Gemälde für 26 000 Euro

Von Kretschmann verschmäht – Was wurde aus der „Blauen Poesie“?

Ein unbedachter Kommentar des Ministerpräsidenten löste einen Kunststreit aus, der den Schöpfer zutiefst verletzte. Die Geschichte hinter Winfried Kretschmanns erstem Machtwort.

Von Kretschmann verschmäht – Was wurde aus der „Blauen Poesie“?

Beim ersten Besuch hängt die „Blaue Poesie“ noch gut sichtbar über dem Schreibtisch. Dann musste sie weg.

Von Eberhard Wein

Es ist das erste Machtwort gewesen, das Winfried Kretschmann in seiner 15-jährigen Amtszeit gesprochen hat. „Das bleibt hier nicht hängen,“ sagte der Grüne Ministerpräsident, als er kurz nach seiner Ernennung zum Landesvater zusammen mit der versammelten Landespresse erstmals durch die Villa Reitzenstein schritt. Die CDU hatte nach 58-jähriger Herrschaft die Staatskanzlei annähernd steril aufgeräumt. Nur über dem Schreibtisch war quasi als kleiner Gruß aus der vergangenen Zeit ein Gemälde hängen geblieben.

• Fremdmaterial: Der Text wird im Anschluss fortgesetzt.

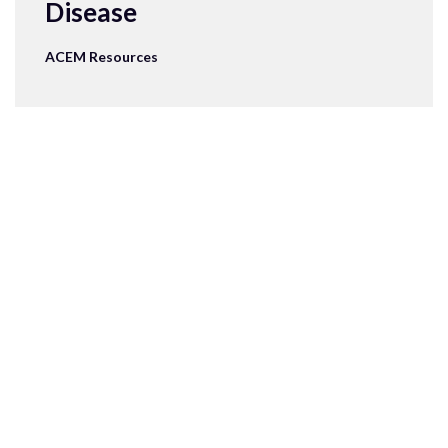
Disease
ACEM Resources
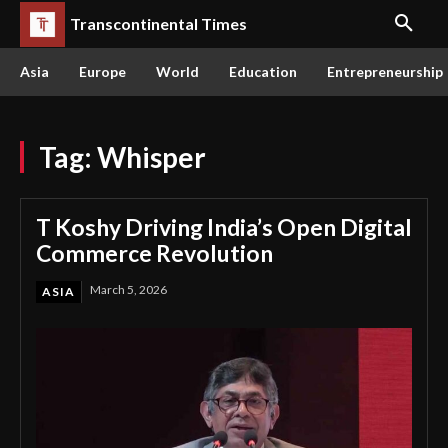
Transcontinental Times
Asia
Europe
World
Education
Entrepreneurship
Tag:
Whisper
T Koshy Driving India’s Open Digital
Commerce Revolution
March 5, 2026
ASIA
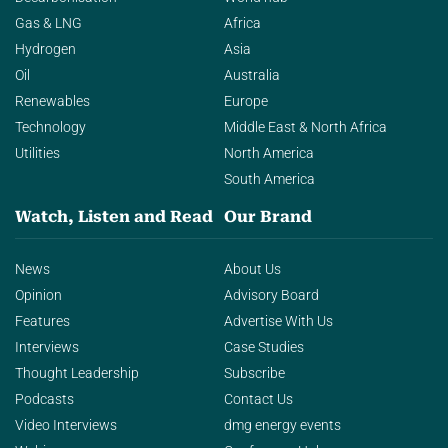
Gas & LNG
Africa
Hydrogen
Asia
Oil
Australia
Renewables
Europe
Technology
Middle East & North Africa
Utilities
North America
South America
Watch, Listen and Read
Our Brand
News
About Us
Opinion
Advisory Board
Features
Advertise With Us
Interviews
Case Studies
Thought Leadership
Subscribe
Podcasts
Contact Us
Video Interviews
dmg energy events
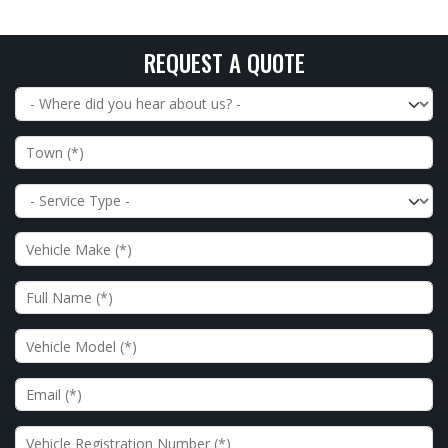
REQUEST A QUOTE
Where did you hear about us?
Town
Service Type
Vehicle Make
Full Name
Vehicle Model
Email
Vehicle Registration Number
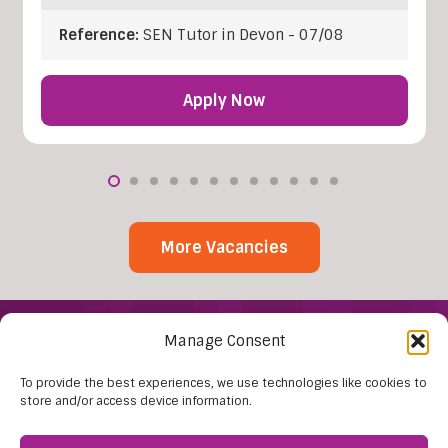
Reference:
SEN Tutor in Devon - 07/08
Apply Now
More Vacancies
Manage Consent
To provide the best experiences, we use technologies like cookies to
store and/or access device information.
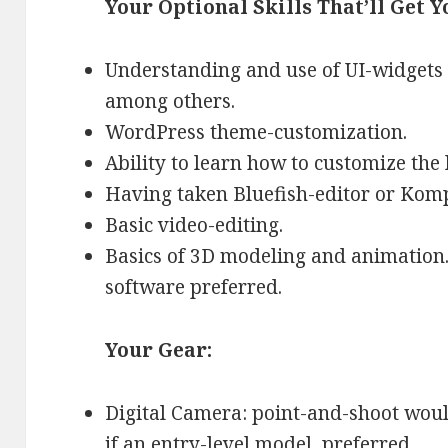
Your Optional Skills That’ll Get Y
Understanding and use of UI-widgets a
among others.
WordPress theme-customization.
Ability to learn how to customize the
Having taken Bluefish-editor or Komp
Basic video-editing.
Basics of 3D modeling and animation.
software preferred.
Your Gear:
Digital Camera: point-and-shoot wou
if an entry-level model, preferred.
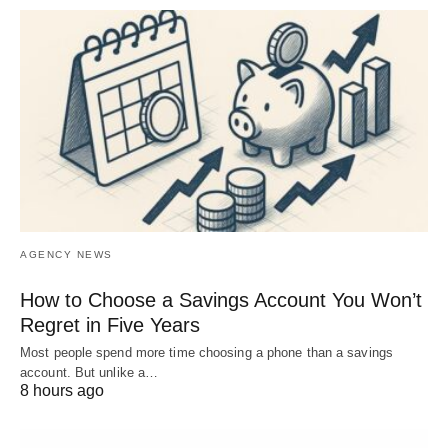
AGENCY NEWS
How to Choose a Savings Account You Won’t
Regret in Five Years
Most people spend more time choosing a phone than a savings
account. But unlike a…
8 hours ago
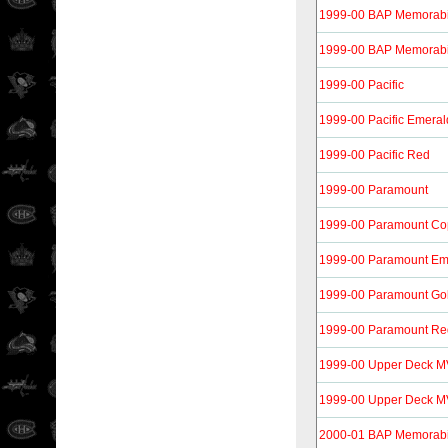
1999-00 BAP Memorabi
1999-00 BAP Memorabil
1999-00 Pacific
1999-00 Pacific Emeral
1999-00 Pacific Red
1999-00 Paramount
1999-00 Paramount Co
1999-00 Paramount Em
1999-00 Paramount Go
1999-00 Paramount Re
1999-00 Upper Deck M
1999-00 Upper Deck MVP
2000-01 BAP Memorabi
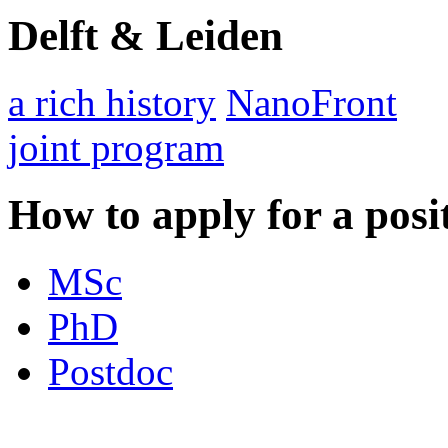
Delft & Leiden
a rich history
NanoFront
joint program
How to apply for a posi
MSc
PhD
Postdoc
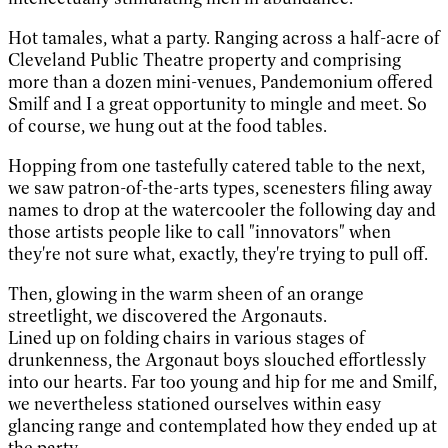
Hot tamales, what a party. Ranging across a half-acre of
Cleveland Public Theatre property and comprising
more than a dozen mini-venues, Pandemonium offered
Smilf and I a great opportunity to mingle and meet. So
of course, we hung out at the food tables.
Hopping from one tastefully catered table to the next,
we saw patron-of-the-arts types, scenesters filing away
names to drop at the watercooler the following day and
those artists people like to call "innovators" when
they're not sure what, exactly, they're trying to pull off.
Then, glowing in the warm sheen of an orange
streetlight, we discovered the Argonauts.
Lined up on folding chairs in various stages of
drunkenness, the Argonaut boys slouched effortlessly
into our hearts. Far too young and hip for me and Smilf,
we nevertheless stationed ourselves within easy
glancing range and contemplated how they ended up at
the party.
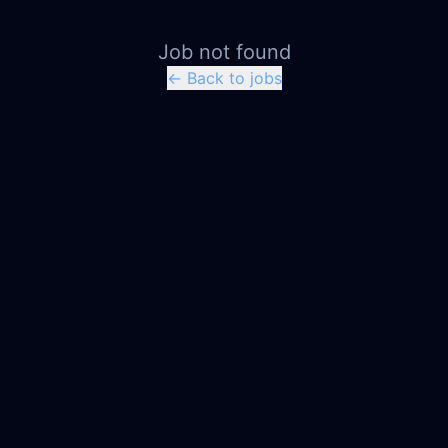
Job not found
← Back to jobs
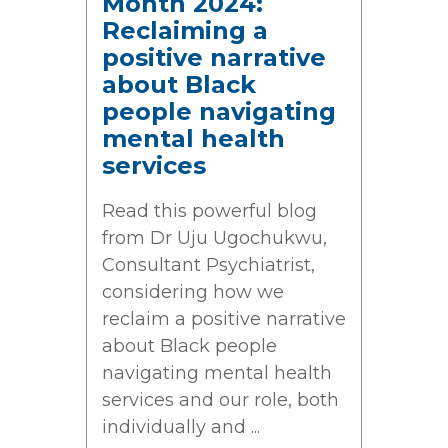
Month 2024:
Reclaiming a
positive narrative
about Black
people navigating
mental health
services
Read this powerful blog
from Dr Uju Ugochukwu,
Consultant Psychiatrist,
considering how we
reclaim a positive narrative
about Black people
navigating mental health
services and our role, both
individually and ...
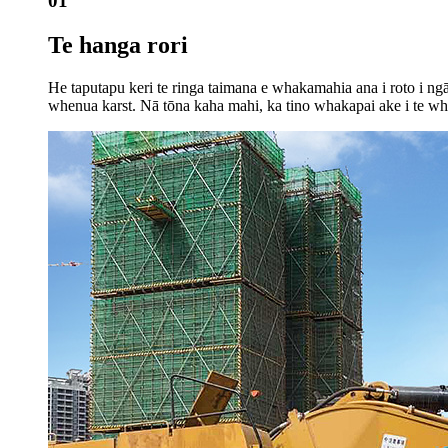
01
Te hanga rori
He taputapu keri te ringa taimana e whakamahia ana i roto i ng
whenua karst. Nā tōna kaha mahi, ka tino whakapai ake i te wha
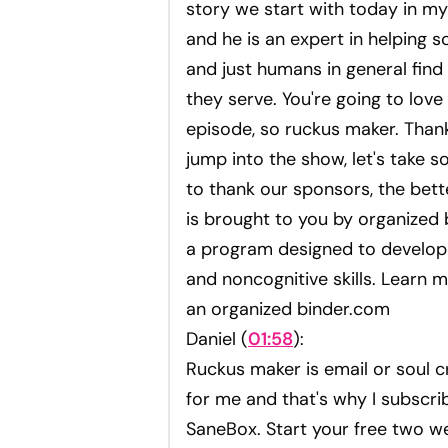
story we start with today in my
and he is an expert in helping s
and just humans in general find
they serve. You're going to love 
episode, so ruckus maker. Than
jump into the show, let's take 
to thank our sponsors, the bett
is brought to you by organized 
a program designed to develop 
and noncognitive skills. Learn m
an organized binder.com
Daniel (
01:58
):
Ruckus maker is email or soul cr
for me and that's why I subscri
SaneBox. Start your free two we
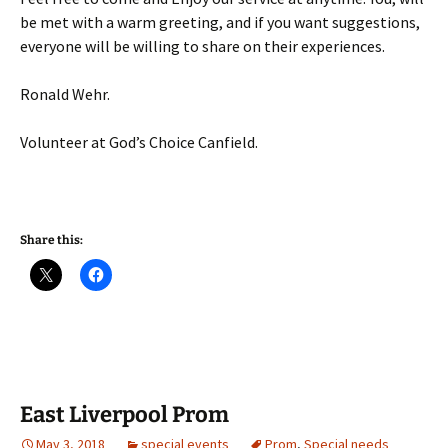
be met with a warm greeting, and if you want suggestions,
everyone will be willing to share on their experiences.
Ronald Wehr.
Volunteer at God’s Choice Canfield.
Share this:
East Liverpool Prom
May 3, 2018
special events
Prom
,
Special needs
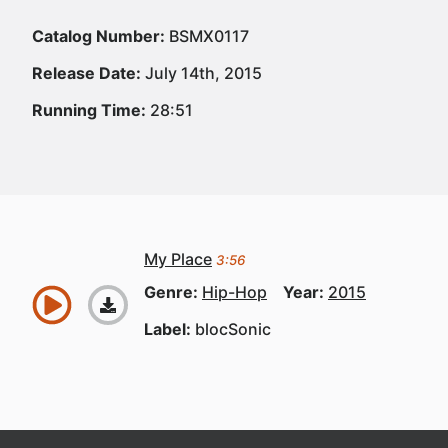
Catalog Number:
BSMX0117
Release Date:
July 14th, 2015
Running Time:
28:51
My Place
3:56
Genre:
Hip-Hop
Year:
2015
Label:
blocSonic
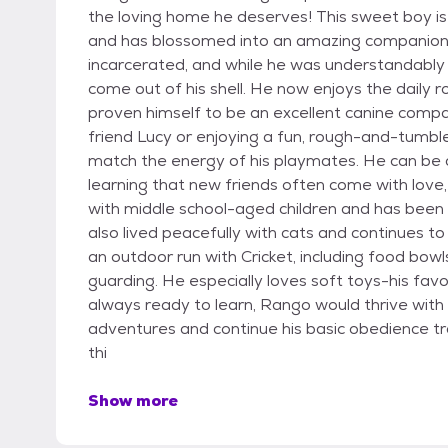
the loving home he deserves! This sweet boy is 
and has blossomed into an amazing companion.
incarcerated, and while he was understandably 
come out of his shell. He now enjoys the daily 
proven himself to be an excellent canine compa
friend Lucy or enjoying a fun, rough-and-tumbl
match the energy of his playmates. He can be a
learning that new friends often come with love,
with middle school-aged children and has been
also lived peacefully with cats and continues t
an outdoor run with Cricket, including food bow
guarding. He especially loves soft toys-his favo
always ready to learn, Rango would thrive with a 
adventures and continue his basic obedience tr
thi
Show more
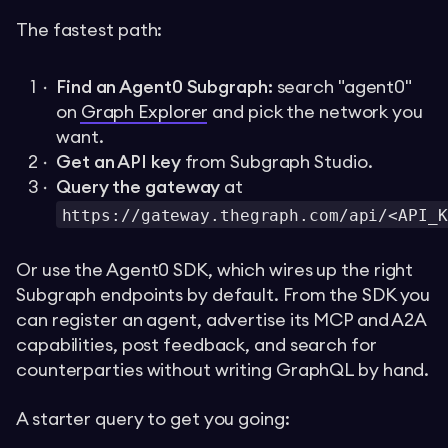
The fastest path:
Find an Agent0 Subgraph:
search "agent0"
on
Graph Explorer
and pick the network you
want.
Get an API key
from Subgraph Studio.
Query the gateway
at
https://gateway.thegraph.com/api/<API_K
Or use the Agent0 SDK, which wires up the right
Subgraph endpoints by default. From the SDK you
can register an agent, advertise its MCP and A2A
capabilities, post feedback, and search for
counterparties without writing GraphQL by hand.
A starter query to get you going:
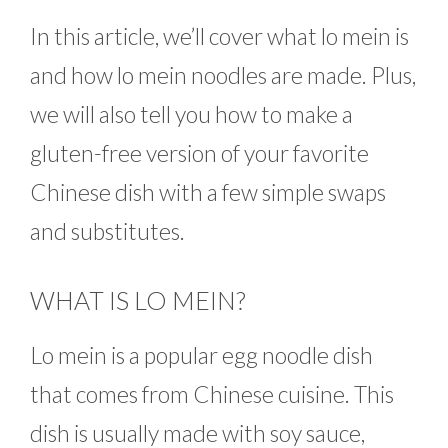
In this article, we’ll cover what lo mein is
and how lo mein noodles are made. Plus,
we will also tell you how to make a
gluten-free version of your favorite
Chinese dish with a few simple swaps
and substitutes.
WHAT IS LO MEIN?
Lo mein is a popular egg noodle dish
that comes from Chinese cuisine. This
dish is usually made with soy sauce,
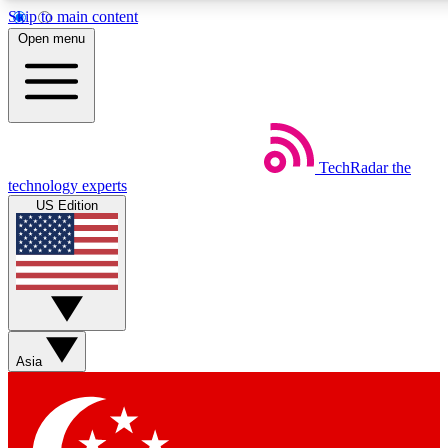
Skip to main content
5
24/7
44K+
Open menu
EXCLUSIVE PERKS
INSIDER INSIGHTS
ACTIVE MEMBERS
Weekly newsletters
Commenting a
TechRadar
the
Get daily news, weekly deals and the
Join the conversation,
technology experts
week’s top tech stories
thoughts and get exp
US Edition
BECOME A TECHRADAR INSIDER
Sign up with your email below to instantly access member
features, newsletters and exclusive Insider perks
Asia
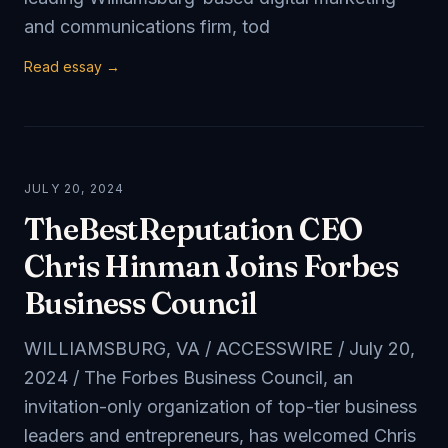
and communications firm, tod
Read essay →
JULY 20, 2024
TheBestReputation CEO
Chris Hinman Joins Forbes
Business Council
WILLIAMSBURG, VA / ACCESSWIRE / July 20,
2024 / The Forbes Business Council, an
invitation-only organization of top-tier business
leaders and entrepreneurs, has welcomed Chris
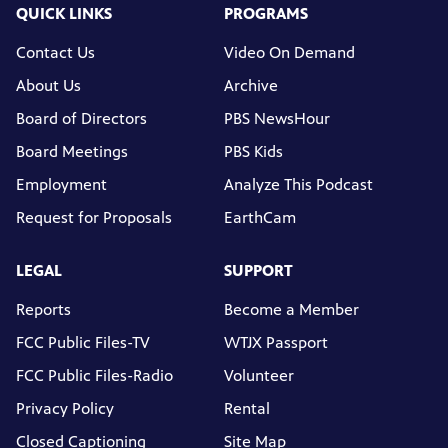
QUICK LINKS
PROGRAMS
Contact Us
Video On Demand
About Us
Archive
Board of Directors
PBS NewsHour
Board Meetings
PBS Kids
Employment
Analyze This Podcast
Request for Proposals
EarthCam
LEGAL
SUPPORT
Reports
Become a Member
FCC Public Files-TV
WTJX Passport
FCC Public Files-Radio
Volunteer
Privacy Policy
Rental
Closed Captioning
Site Map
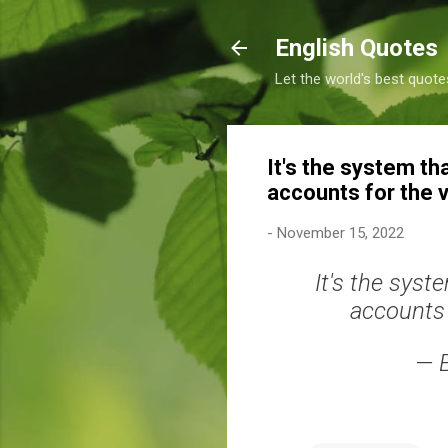
English Quotes
Let the world's best quote
It's the system tha
accounts for the v
-
November 15, 2022
It's the syst
accounts 
— 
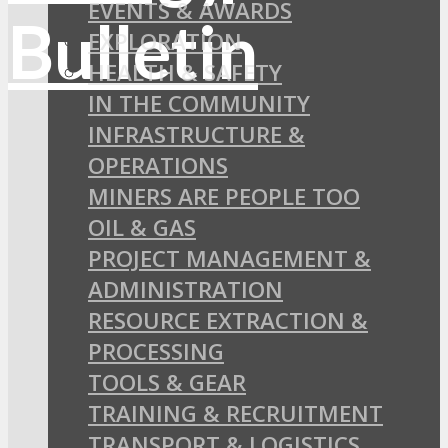
EVENTS & AWARDS
EXPLORATION
HEALTH & SAFETY
IN THE COMMUNITY
INFRASTRUCTURE &
OPERATIONS
MINERS ARE PEOPLE TOO
OIL & GAS
PROJECT MANAGEMENT &
ADMINISTRATION
RESOURCE EXTRACTION &
PROCESSING
TOOLS & GEAR
TRAINING & RECRUITMENT
TRANSPORT & LOGISTICS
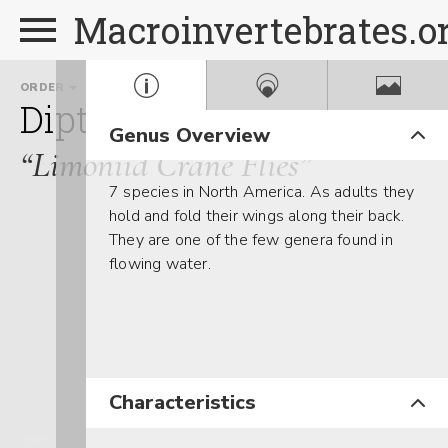
Macroinvertebrates.o
ORDER
FAMILY
GENUS
Diptera
Limoniidae
An
Genus Overview
“Limoniid Crane Flies”
7 species in North America. As adults they
hold and fold their wings along their back.
They are one of the few genera found in
flowing water.
Characteristics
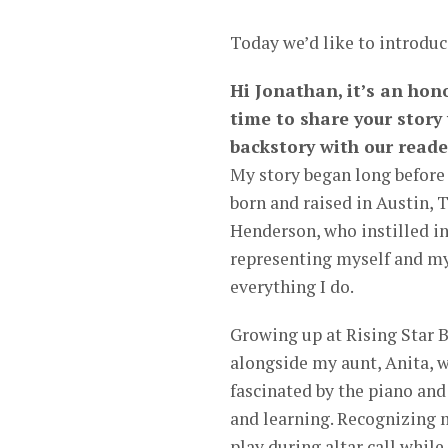
Today we’d like to introduc
Hi Jonathan, it’s an hon
time to share your story
backstory with our reade
My story began long before 
born and raised in Austin, 
Henderson, who instilled in
representing myself and my
everything I do.
Growing up at Rising Star 
alongside my aunt, Anita, w
fascinated by the piano and
and learning. Recognizing 
play during altar call whil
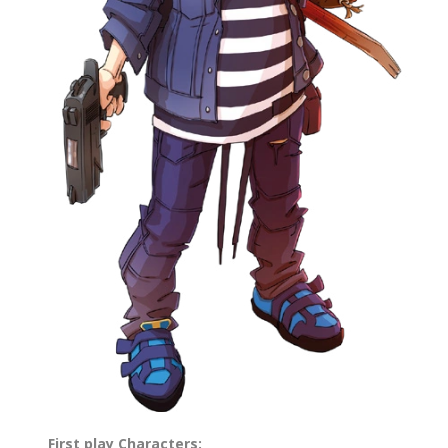
First play Characters:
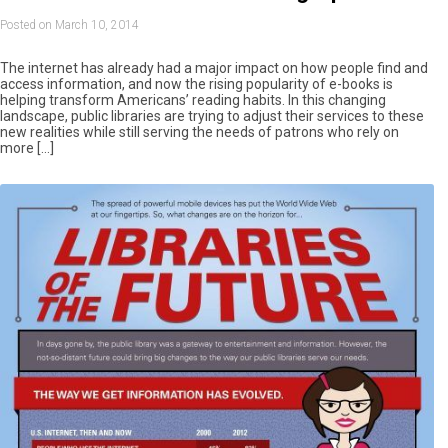
Posted on March 10, 2014
The internet has already had a major impact on how people find and
access information, and now the rising popularity of e-books is
helping transform Americans’ reading habits. In this changing
landscape, public libraries are trying to adjust their services to these
new realities while still serving the needs of patrons who rely on
more […]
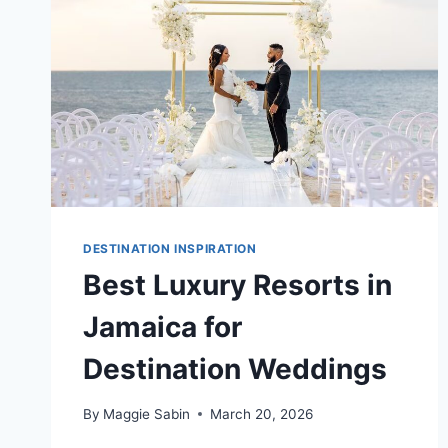
DESTINATION INSPIRATION
Best Luxury Resorts in
Jamaica for
Destination Weddings
By
Maggie Sabin
March 20, 2026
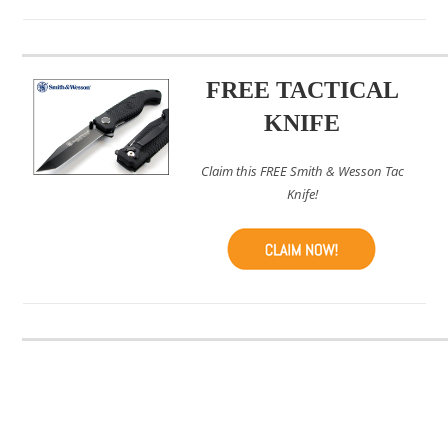
FREE TACTICAL
KNIFE
Claim this FREE Smith & Wesson Tac
Knife!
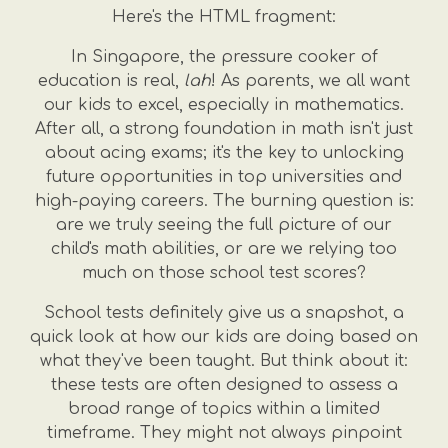
Here's the HTML fragment:
In Singapore, the pressure cooker of
education is real,
lah
! As parents, we all want
our kids to excel, especially in mathematics.
After all, a strong foundation in math isn't just
about acing exams; it's the key to unlocking
future opportunities in top universities and
high-paying careers. The burning question is:
are we truly seeing the full picture of our
child's math abilities, or are we relying too
much on those school test scores?
School tests definitely give us a snapshot, a
quick look at how our kids are doing based on
what they've been taught. But think about it:
these tests are often designed to assess a
broad range of topics within a limited
timeframe. They might not always pinpoint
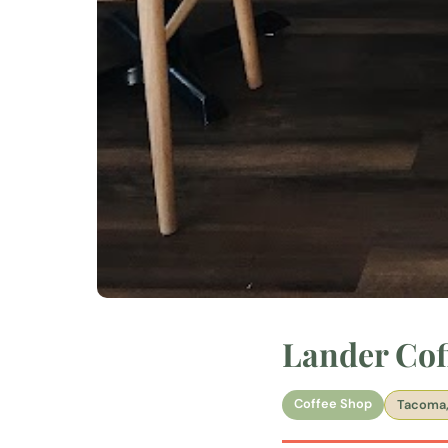
Lander Cof
Coffee Shop
Tacoma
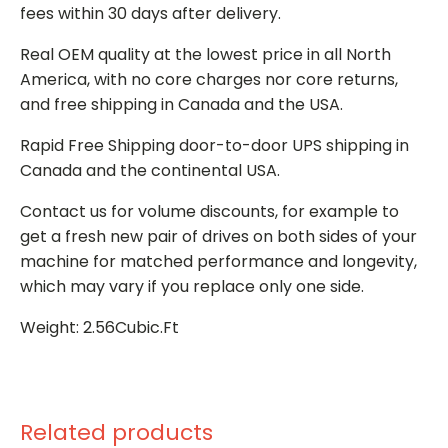
fees within 30 days after delivery.
Real OEM quality at the lowest price in all North
America, with no core charges nor core returns,
and free shipping in Canada and the USA.
Rapid Free Shipping door-to-door UPS shipping in
Canada and the continental USA.
Contact us for volume discounts, for example to
get a fresh new pair of drives on both sides of your
machine for matched performance and longevity,
which may vary if you replace only one side.
Weight: 2.56Cubic.Ft
Related products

Dass das Werk „Blaue Poesie“ – vom Land einst beim gebürtigen Schwenninger Hans Peter Reuter für 26 000 Euro angekauft – dem grünen Ministerpräsidenten weniger gut gefiel als seinen beiden unmittelbaren schwarzen Amtsvorgängern Günther Oettinger und Stefan Mappus, wäre keine Erwähnung wert, wenn Kretschmann seine Kritik nicht so undiplomatisch und zudem öffentlich ausposaunt hätte. So erreichte die Episode auch den Künstler selbst, der tief verletzt reagierte. „Auf seelischer Basis hat mich Kretschmann voll mit dem Wasserwerfer abgeknallt“, beklagte sich Reuter in Anspielung auf den Schwarzen Donnerstag und fügte hinzu: „Das Bild ist doch nicht kontaminiert, nur weil Mappus davor gesessen hat.“

Während über Kretschmanns Schreibtisch seither eine Leihgabe des von ihm hochgeschätzten Stuttgarter Künstlers Michael Mordo in Grün und Rot hängt, wurde Reuters „Blaue Poesie“ zum Wanderpokal. Das aus 10 000 Wellpappe-Quadraten gefertigte Werk, das von Weitem ein wenig wie ein marinblauer Badvorleger wirkt, habe bis Juni 2021 an verschiedenen Stellen im Staatsministerium gehangen, teilt ein Sprecher auf Nachfrage mit.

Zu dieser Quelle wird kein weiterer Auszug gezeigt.